One could no doubt cite scores of examples of the suppression of the opinions of conservative professors. Here are a few:

At DePaul University in Chicago, administrators suspended Professor Thomas Klocek without a hearing. His offense was that he had argued with some pro-Palestinian students at a student activities fair. The students reported him, saying they were offended by Klocek’s views. He was suspended with pay, and was told that he would be able to teach only one class the next semester, which would be monitored.

John McAdams found himself in hot water at Marquette University in Milwaukee, a Catholic institution, after defending a student who opposed same-sex marriage. McAdams’ problems began when he wrote on a blog that a student had been told in an ethics class that the professor would not allow any opposition to same-sex marriage in her class. Dean Richard Holtz wrote McAdams, “Your conduct clearly and substantially fails to meet the standards of personal and professional excellence that generally characterizes university faculties. As a result, your value to this academic institution is substantially impaired.” The dean then informed McAdams that the university had begun the process of revoking his tenure so they could fire him.

At Roosevelt University in Chicago, Robert Klein Engler lost his job as a professor for telling a joke in response to a poll by a group of sociologists in Arizona about the state’s new immigration law. “Sixty percent said they were in favor,” Engler said, “and 40 percent said, ‘No hablo Ingles.’”

Mike Adams was hired as an assistant professor in 1993 at the University of North Carolina-Wilmington, and was later promoted to associate professor in 1998. In 2000, Adams, a former atheist, became a Christian. As an instructor in criminology, he noted that his conversion caused a modification of some of his political and social views, which, he claimed, led to his denial of promotion to a full professorship in 2006.

Adams contended that his troubles began because his nationally syndicated column, which expressed religious and politically conservative views, was found to be too conservative for university officials. In 2014, he won a lawsuit in which it was determined that the university had indeed denied him promotion because of his political positions.

Jerry Hough, a political science professor at Duke University in Durham, North Carolina, found himself in trouble for a comment he left in response to an editorial in the New York Times.

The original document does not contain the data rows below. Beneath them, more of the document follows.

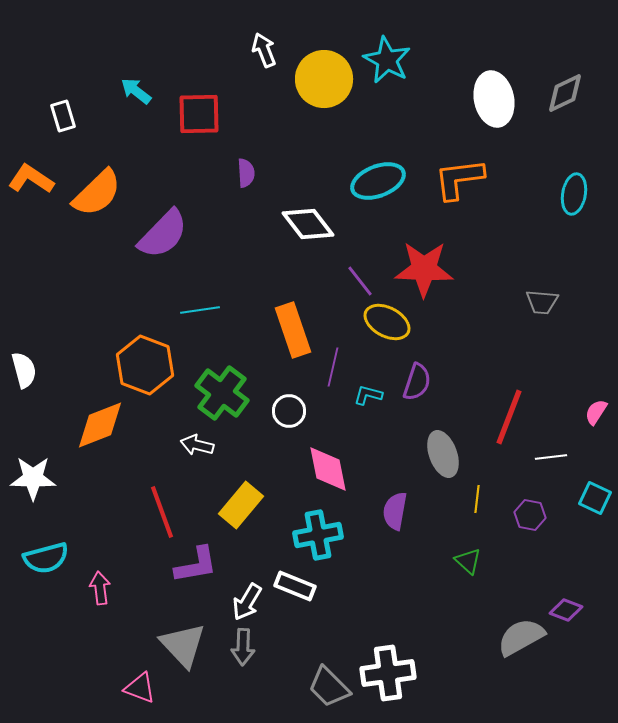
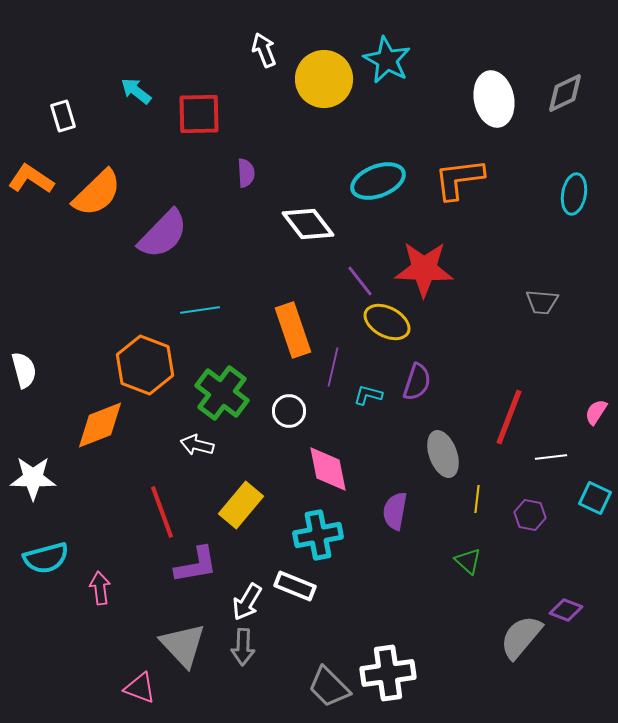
gray semicircle at (521, 637): rotated 21 degrees counterclockwise
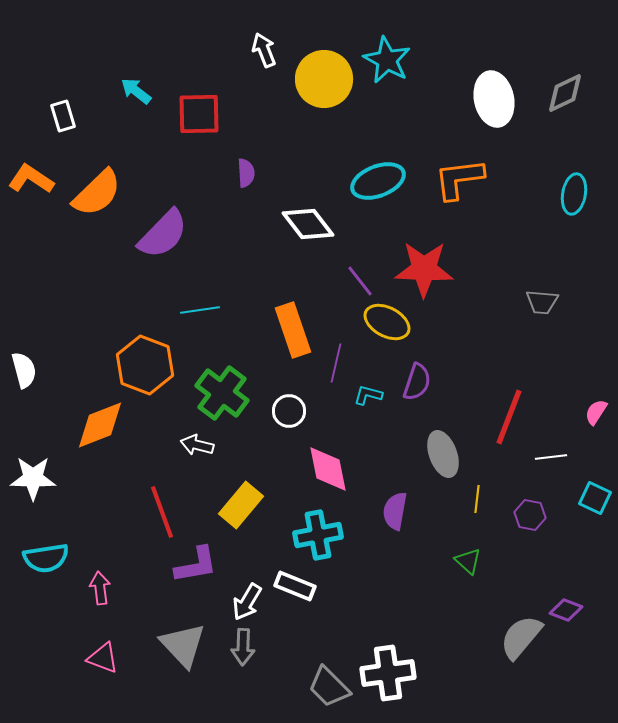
purple line at (333, 367): moved 3 px right, 4 px up
cyan semicircle at (46, 558): rotated 6 degrees clockwise
pink triangle at (140, 688): moved 37 px left, 30 px up
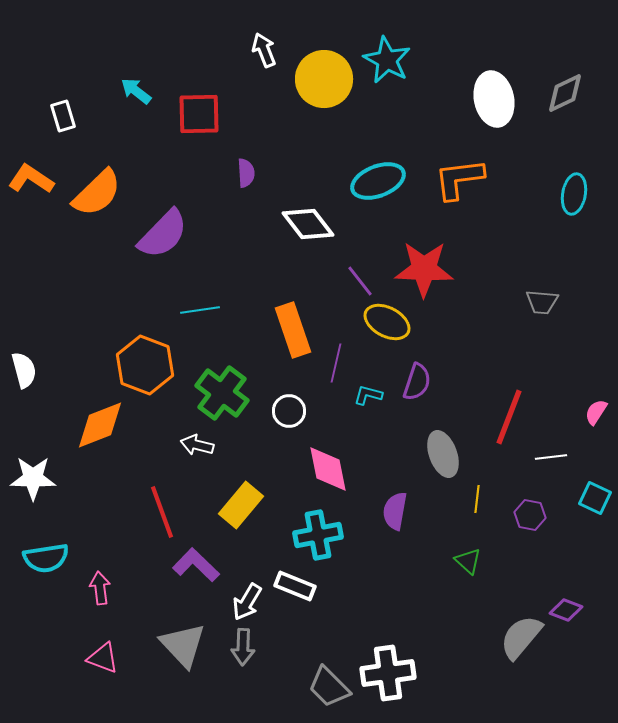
purple L-shape at (196, 565): rotated 126 degrees counterclockwise
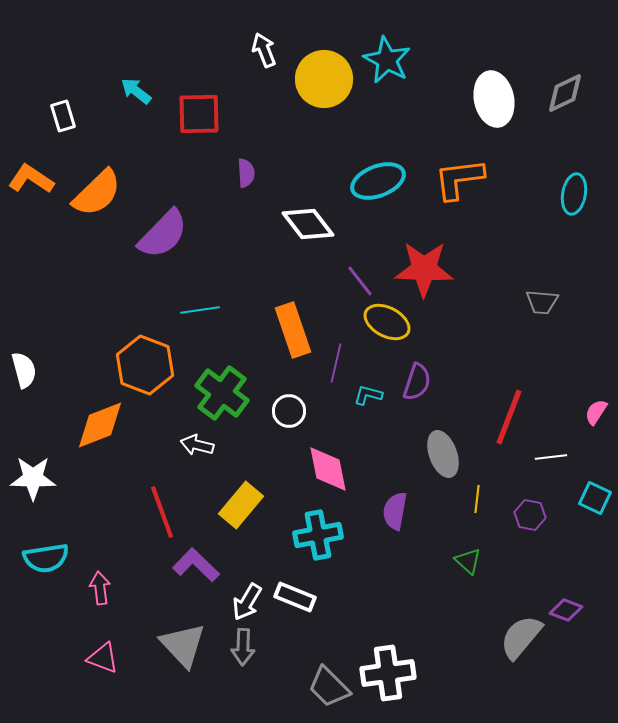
white rectangle at (295, 586): moved 11 px down
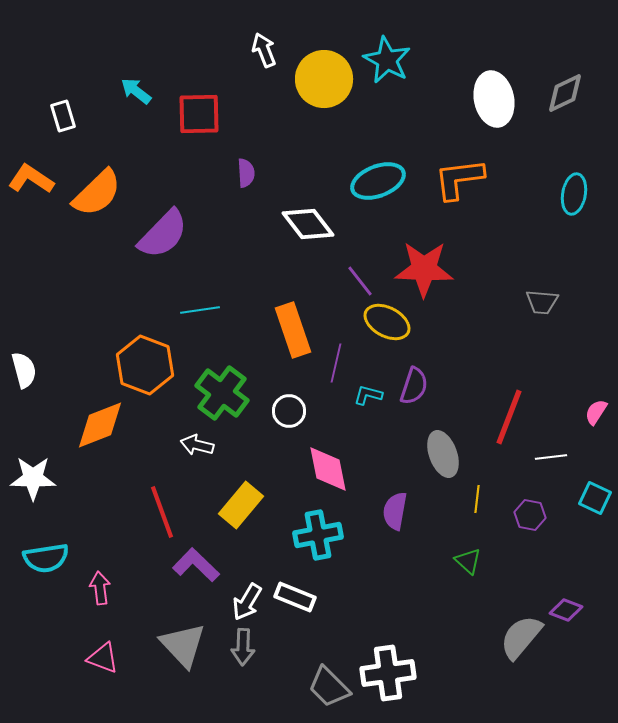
purple semicircle at (417, 382): moved 3 px left, 4 px down
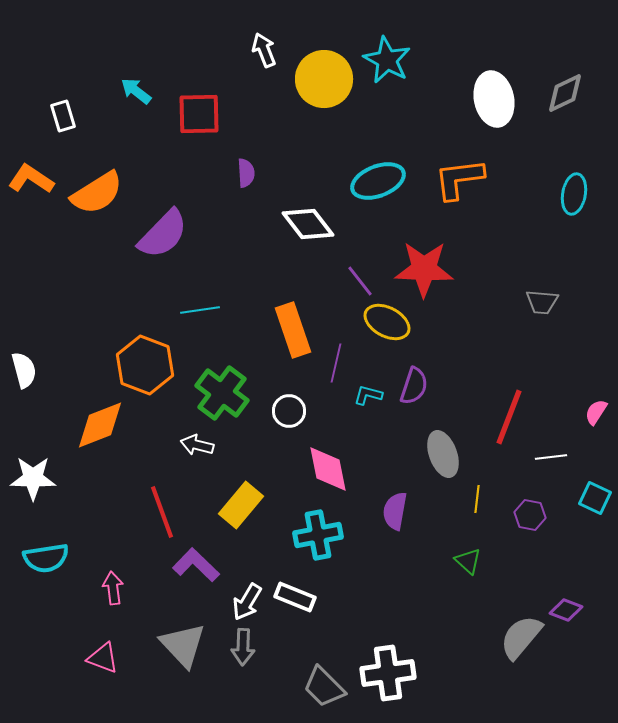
orange semicircle at (97, 193): rotated 12 degrees clockwise
pink arrow at (100, 588): moved 13 px right
gray trapezoid at (329, 687): moved 5 px left
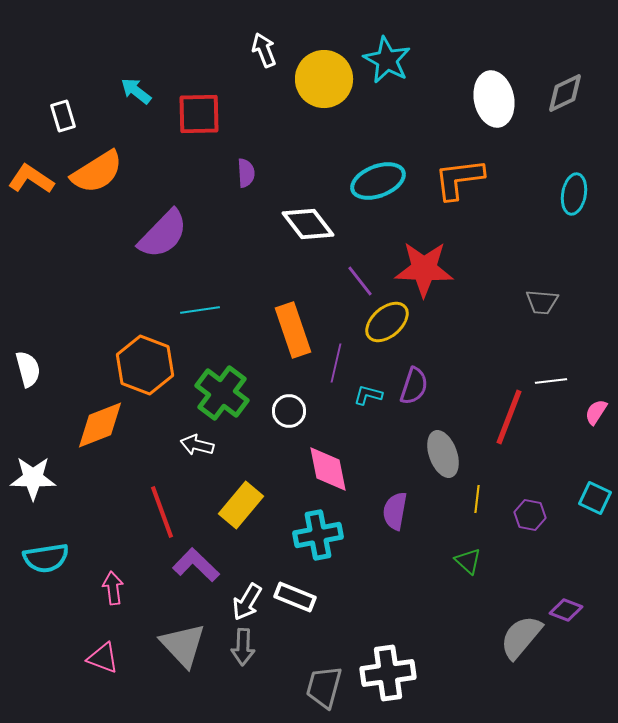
orange semicircle at (97, 193): moved 21 px up
yellow ellipse at (387, 322): rotated 69 degrees counterclockwise
white semicircle at (24, 370): moved 4 px right, 1 px up
white line at (551, 457): moved 76 px up
gray trapezoid at (324, 687): rotated 60 degrees clockwise
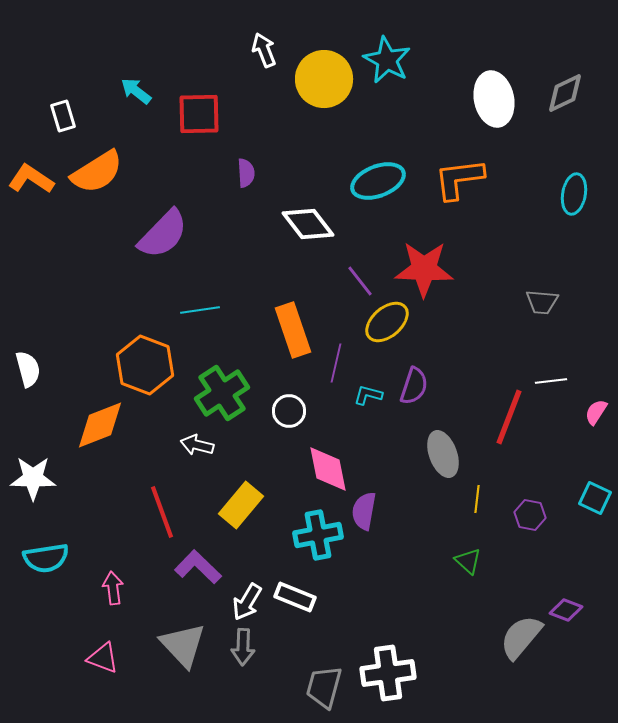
green cross at (222, 393): rotated 20 degrees clockwise
purple semicircle at (395, 511): moved 31 px left
purple L-shape at (196, 565): moved 2 px right, 2 px down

A self-described admirer of Martin Luther King, Jr., Hough nevertheless was reprimanded for using the term “blacks” instead of “African Americans.” The vice president for Public Affairs and Government Affairs at Duke, Michael Schoenfield, said the comments “were noxious, offensive, and have no place in civil discourse.”

Another way in which progressive academics narrow the range of acceptable thought is through their control of academic publications. “Publish or perish” is the criteria by which many professors are judged. Yet, whatever is published must conform to a narrow range of thought within the liberal worldview. The so-called peer review process, by which fellow academics determine whether an article can even be published, is often used to stop publication of articles in academic journals which express doubt about man-made global warming, or other such issues for which liberals have decided “the debate is over.”

Would it not be better and more open-minded for a liberal academic to simply write an article disputing a conservative viewpoint, rather than censoring such a view from even being published?

Certainly, private institutions should be free to censor, if that is what they want to do. But they should not then proclaim themselves champions of academic freedom. If the university is supposed to be a place where there is a search for truth, then that search should not be confined to the world of progressive liberalism. Public institutions, supported by the taxpayers, should definitely strive to represent a wider variety of views than what one might expect in a debate between Hillary Clinton and Bernie Sanders.